Recent research investigating the development of a specific feed to optimise the growth of juveniles in Garda Trout aquaculture has served to highlight ongoing concerns of an entrenched conflict between commercial and conservation objectives within some of the current captive-breeding schemes. In particular, a focus on increasing productivity and the repeated use of captive, semi-domesticated broodstocks for the production of gametes may be creating artificial selection processes or even unintentional hybrids with non-native Brown Trout (Salmo trutta). These approaches are likely to drive genetic drift, accelerate introgression through the release of hybrids, and lead to a loss of hereditary behaviours such as spawning site fidelity. The continued release of such individuals into the lake could thus actively threaten the integrity of the wild gene pool. Moreover, contrasting approaches have been applied in the three provinces, and no area-wide management plan is in place.

Misgivings have also been raised due to a lack of genetic screening and scientific data underpinning some of the current projects, compounded by uncertainty relating to certain aspects of this species' biology and the drivers of its decline.
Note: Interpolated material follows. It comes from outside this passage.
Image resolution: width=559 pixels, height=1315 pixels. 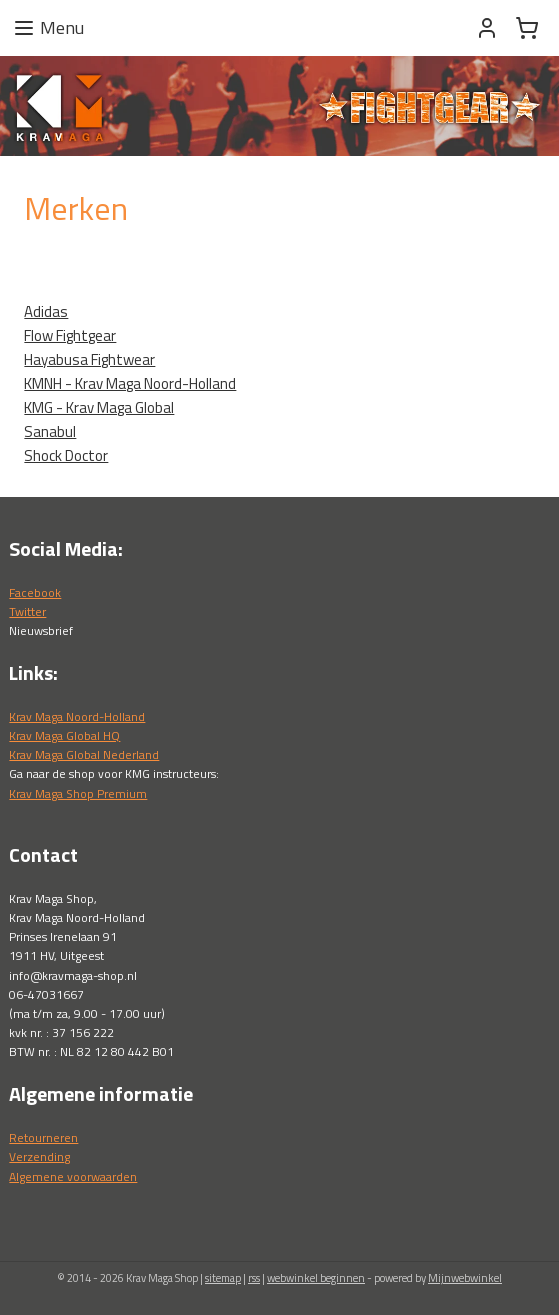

The use of high-resolution genotyping to identify potential broodstock and strengthen supportive breeding activities is thus strongly recommended. Since the intensive stocking of alevins during the 19^th and 20^th centures failed to improve recruitment over a considerable time period, the introduction of eyed eggs at known spawning sites may represent a promising alternative and should be investigated in depth. Although initial surveys were carried out along a 24.5 km transect in 2010, the quality of existing spawning sites is unclear and should also be explored in order to assess the need for restorative actions.

A deeper understanding of this species' present abundance, population dynamics, life history and response to the identified threats is also required in order to develop a structured management plan, which should ideally be designed and implemented at the cross-provincial scale.